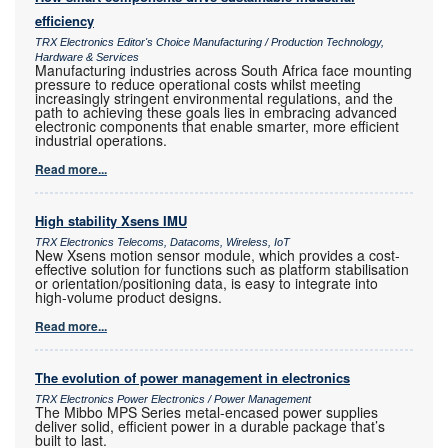
efficiency
TRX Electronics Editor's Choice Manufacturing / Production Technology,
Hardware & Services
Manufacturing industries across South Africa face mounting
pressure to reduce operational costs whilst meeting
increasingly stringent environmental regulations, and the
path to achieving these goals lies in embracing advanced
electronic components that enable smarter, more efficient
industrial operations.
Read more...
High stability Xsens IMU
TRX Electronics Telecoms, Datacoms, Wireless, IoT
New Xsens motion sensor module, which provides a cost-
effective solution for functions such as platform stabilisation
or orientation/positioning data, is easy to integrate into
high-volume product designs.
Read more...
The evolution of power management in electronics
TRX Electronics Power Electronics / Power Management
The Mibbo MPS Series metal-encased power supplies
deliver solid, efficient power in a durable package that’s
built to last.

> _Problem to work on_
Return each line above word for word. Skip the pictures.

> _Result of the exercise_
efficiency
TRX Electronics Editor's Choice Manufacturing / Production Technology,
Hardware & Services
Manufacturing industries across South Africa face mounting
pressure to reduce operational costs whilst meeting
increasingly stringent environmental regulations, and the
path to achieving these goals lies in embracing advanced
electronic components that enable smarter, more efficient
industrial operations.
Read more...
High stability Xsens IMU
TRX Electronics Telecoms, Datacoms, Wireless, IoT
New Xsens motion sensor module, which provides a cost-
effective solution for functions such as platform stabilisation
or orientation/positioning data, is easy to integrate into
high-volume product designs.
Read more...
The evolution of power management in electronics
TRX Electronics Power Electronics / Power Management
The Mibbo MPS Series metal-encased power supplies
deliver solid, efficient power in a durable package that’s
built to last.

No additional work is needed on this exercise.